Only the text of the records belongs in the answer, copied exactly and without pictures.

╔══

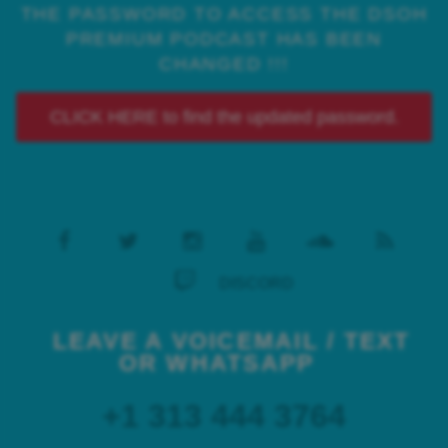
THE PASSWORD TO ACCESS THE DSOH
PREMIUM PODCAST HAS BEEN
CHANGED !!!
CLICK HERE to find the updated password.
DISCORD
LEAVE A VOICEMAIL / TEXT
OR WHATSAPP
+1 313 444 3764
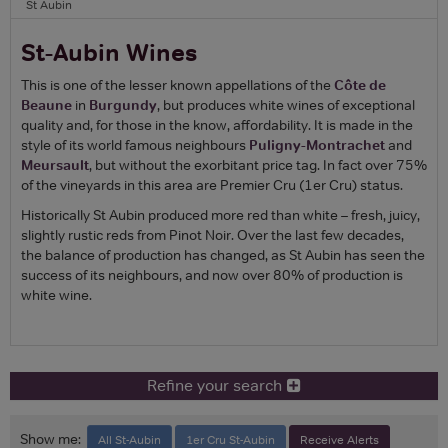
St Aubin
St-Aubin Wines
This is one of the lesser known appellations of the
Côte de
Beaune
in
Burgundy
, but produces white wines of exceptional
quality and, for those in the know, affordability. It is made in the
style of its world famous neighbours
Puligny-Montrachet
and
Meursault
, but without the exorbitant price tag. In fact over 75%
of the vineyards in this area are Premier Cru (1er Cru) status.
Historically St Aubin produced more red than white – fresh, juicy,
slightly rustic reds from Pinot Noir. Over the last few decades,
the balance of production has changed, as St Aubin has seen the
success of its neighbours, and now over 80% of production is
white wine.
Refine your search
Show me:
All St-Aubin
1er Cru St-Aubin
Receive Alerts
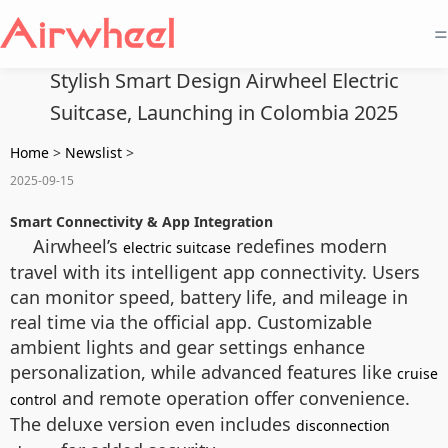
=
Stylish Smart Design Airwheel Electric
Suitcase, Launching in Colombia 2025
Home
>
Newslist
>
2025-09-15
Smart Connectivity & App Integration
Airwheel’s
redefines modern
electric suitcase
travel with its intelligent app connectivity. Users
can monitor speed, battery life, and mileage in
real time via the official app. Customizable
ambient lights and gear settings enhance
personalization, while advanced features like
cruise
and remote operation offer convenience.
control
The deluxe version even includes
disconnection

╚══

* Solved exercise
THE PASSWORD TO ACCESS THE DSOH
PREMIUM PODCAST HAS BEEN
CHANGED !!!
CLICK HERE to find the updated password.
DISCORD
LEAVE A VOICEMAIL / TEXT
OR WHATSAPP
+1 313 444 3764
St Aubin
St-Aubin Wines
This is one of the lesser known appellations of the
Côte de
Beaune
in
Burgundy
, but produces white wines of exceptional
quality and, for those in the know, affordability. It is made in the
style of its world famous neighbours
Puligny-Montrachet
and
Meursault
, but without the exorbitant price tag. In fact over 75%
of the vineyards in this area are Premier Cru (1er Cru) status.
Historically St Aubin produced more red than white – fresh, juicy,
slightly rustic reds from Pinot Noir. Over the last few decades,
the balance of production has changed, as St Aubin has seen the
success of its neighbours, and now over 80% of production is
white wine.
Refine your search
Show me:
All St-Aubin
1er Cru St-Aubin
Receive Alerts
=
Stylish Smart Design Airwheel Electric
Suitcase, Launching in Colombia 2025
Home
>
Newslist
>
2025-09-15
Smart Connectivity & App Integration
Airwheel’s
redefines modern
electric suitcase
travel with its intelligent app connectivity. Users
can monitor speed, battery life, and mileage in
real time via the official app. Customizable
ambient lights and gear settings enhance
personalization, while advanced features like
cruise
and remote operation offer convenience.
control
The deluxe version even includes
disconnection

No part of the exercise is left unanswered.